I personally can attest to this fact. As a naturally introspective sort of person, I spent way too many hours and days parsing the half-truths and flat out lies my ex and her cohorts fabricated about me. These were the real sources of lasting destructive pain for me.
In my opinion, she painted a picture of me as a wife-beating, lazy couch potato to her supporters. My ex even tried to turn my own mother against me with such slanderous insinuations but was unsuccessful when my mother challenged her about the facts regarding such serious insinuations regarding her own son. She had none, really.
This false picture of me used to be a source of great pain.
I would never beat my wife. That is completely against my nature and upbringing. I do not hit women.
So, it pained me greatly for her to characterize me as such a man–i.e. someone who was a hairs-breath away from loosing it and going violent with her.

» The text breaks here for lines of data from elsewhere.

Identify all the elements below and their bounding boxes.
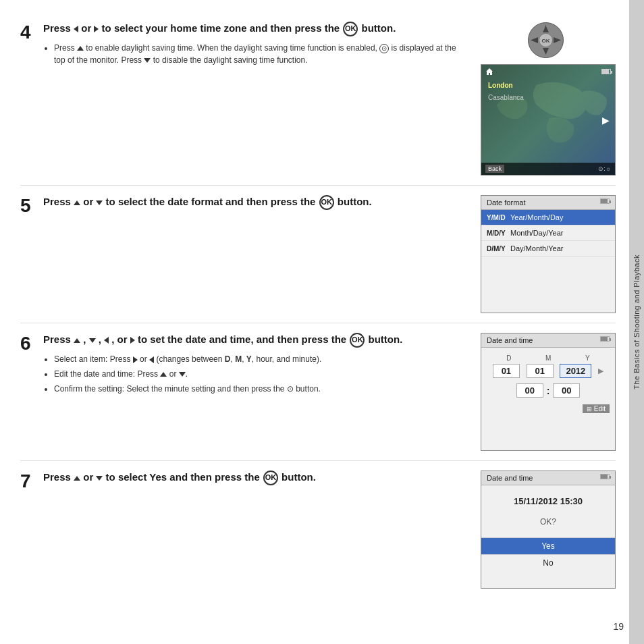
step-4-bullets: Press to enable daylight saving time. Wh… bbox=[43, 42, 467, 66]
battery-icon bbox=[601, 69, 611, 74]
screen-footer: Back ⊙:☼ bbox=[481, 163, 615, 175]
step7-tri-up bbox=[74, 476, 80, 481]
df-option-dmy: D/M/Y Day/Month/Year bbox=[481, 241, 615, 257]
arrow-down-icon bbox=[144, 58, 151, 63]
df-option-ymd: Y/M/D Year/Month/Day bbox=[481, 210, 615, 225]
step5-arrow-up bbox=[74, 200, 80, 205]
step-7-title: Press or to select Yes and then press th… bbox=[43, 471, 467, 485]
step-6-section: 6 Press , , , or to set the date and tim… bbox=[20, 323, 616, 461]
step-5-number: 5 bbox=[20, 195, 36, 215]
step-4-screen: London Casablanca ▶ Back ⊙:☼ bbox=[481, 64, 616, 176]
df-option-mdy: M/D/Y Month/Day/Year bbox=[481, 225, 615, 241]
step6-tri-up bbox=[74, 338, 80, 343]
screen-header bbox=[485, 68, 611, 76]
time-minute: 00 bbox=[553, 383, 580, 398]
step-6-title: Press , , , or to set the date and time,… bbox=[43, 333, 467, 348]
datetime-labels: D M Y bbox=[489, 354, 607, 362]
date-y-value: 2012 bbox=[560, 364, 591, 378]
battery-icon-4 bbox=[600, 474, 610, 479]
step-7-section: 7 Press or to select Yes and then press … bbox=[20, 461, 616, 598]
datetime-footer: ⊞ Edit bbox=[481, 402, 615, 416]
battery-icon-3 bbox=[600, 336, 610, 342]
confirm-yes: Yes bbox=[481, 537, 615, 554]
battery-icon-2 bbox=[600, 198, 610, 204]
step-4-number: 4 bbox=[20, 22, 36, 69]
step-5-screen: Date format Y/M/D Year/Month/Day M/D/Y M… bbox=[481, 195, 616, 313]
step6-tri-right bbox=[130, 337, 135, 344]
time-colon: : bbox=[547, 385, 550, 396]
b1-tri-right bbox=[133, 356, 138, 363]
step7-ok-icon: OK bbox=[263, 471, 278, 485]
step-7-screen: Date and time 15/11/2012 15:30 OK? Yes N… bbox=[481, 471, 616, 589]
step-4-bullet-1: Press to enable daylight saving time. Wh… bbox=[54, 42, 467, 66]
datetime-fields: D M Y 01 01 2012 ▶ 00 : bbox=[481, 348, 615, 402]
step-6-bullet-1: Select an item: Press or (changes betwee… bbox=[54, 353, 467, 365]
step-6-screen: Date and time D M Y 01 bbox=[481, 333, 616, 451]
svg-text:OK: OK bbox=[541, 38, 549, 44]
menu-label: Back bbox=[485, 165, 504, 173]
time-row: 00 : 00 bbox=[489, 383, 607, 398]
step-6-bullets: Select an item: Press or (changes betwee… bbox=[43, 353, 467, 395]
svg-marker-8 bbox=[486, 68, 493, 75]
map-right-arrow: ▶ bbox=[602, 115, 610, 126]
step-6-bullet-3: Confirm the setting: Select the minute s… bbox=[54, 383, 467, 395]
confirm-options: Yes No bbox=[481, 537, 615, 571]
step-6-bullet-2: Edit the date and time: Press or . bbox=[54, 368, 467, 380]
edit-icon: ⊞ bbox=[587, 406, 592, 412]
confirm-ok-text: OK? bbox=[481, 512, 615, 532]
step6-tri-down bbox=[89, 338, 96, 343]
step5-arrow-down bbox=[96, 200, 103, 205]
date-format-header: Date format bbox=[481, 196, 615, 210]
home-icon bbox=[485, 68, 493, 76]
step-7-number: 7 bbox=[20, 471, 36, 491]
time-hour: 00 bbox=[516, 383, 543, 398]
step-5-screen-wrapper: Date format Y/M/D Year/Month/Day M/D/Y M… bbox=[481, 195, 616, 313]
step-4-title: Press or to select your home time zone a… bbox=[43, 22, 467, 36]
step-7-screen-wrapper: Date and time 15/11/2012 15:30 OK? Yes N… bbox=[481, 471, 616, 589]
step-4-section: 4 Press or to select your home time zone… bbox=[20, 12, 616, 186]
date-d-value: 01 bbox=[493, 364, 520, 378]
dpad-control: OK bbox=[527, 22, 564, 59]
dst-icon: ⊙ bbox=[379, 44, 389, 53]
date-m-value: 01 bbox=[527, 364, 554, 378]
year-arrow: ▶ bbox=[598, 367, 603, 375]
right-sidebar: The Basics of Shooting and Playback bbox=[629, 0, 644, 644]
edit-button: ⊞ Edit bbox=[583, 404, 610, 413]
arrow-up-icon bbox=[77, 46, 84, 51]
step-6-number: 6 bbox=[20, 333, 36, 398]
step5-ok-icon: OK bbox=[319, 195, 334, 210]
arrow-left-icon bbox=[74, 26, 78, 32]
step-6-screen-wrapper: Date and time D M Y 01 bbox=[481, 333, 616, 451]
footer-right: ⊙:☼ bbox=[598, 165, 611, 172]
arrow-right-icon bbox=[94, 26, 99, 32]
confirm-date: 15/11/2012 15:30 bbox=[481, 485, 615, 512]
step6-tri-left bbox=[104, 337, 109, 344]
confirm-header: Date and time bbox=[481, 471, 615, 485]
confirm-no: No bbox=[481, 554, 615, 571]
sidebar-label: The Basics of Shooting and Playback bbox=[633, 254, 641, 390]
step6-ok-icon: OK bbox=[350, 333, 365, 348]
datetime-header: Date and time bbox=[481, 333, 615, 348]
city-casablanca: Casablanca bbox=[488, 92, 524, 104]
step-5-section: 5 Press or to select the date format and… bbox=[20, 186, 616, 323]
datetime-values: 01 01 2012 ▶ bbox=[489, 364, 607, 378]
city-london: London bbox=[488, 80, 524, 92]
b2-tri-down bbox=[179, 372, 186, 377]
step7-tri-down bbox=[96, 476, 103, 481]
step-5-title: Press or to select the date format and t… bbox=[43, 195, 467, 210]
b1-tri-left bbox=[149, 356, 154, 363]
page-number: 19 bbox=[613, 621, 624, 632]
b2-tri-up bbox=[160, 372, 167, 377]
city-labels: London Casablanca bbox=[488, 80, 524, 104]
ok-button-icon: OK bbox=[343, 22, 358, 36]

This from the one woman–at the time–I had let closest to my heart and to which I had been most vulnerable.
The false narrative itself was a betrayal of great proportions.
But this narrative, finally, does not eat at my heart. Something has changed in me. I no longer need the validation of my ex-wife’s opinions nor the validation of her supporters.
I know the truth.
The truth is that such a narrative about me was and is a lie.
And the truth has set me free, indeed.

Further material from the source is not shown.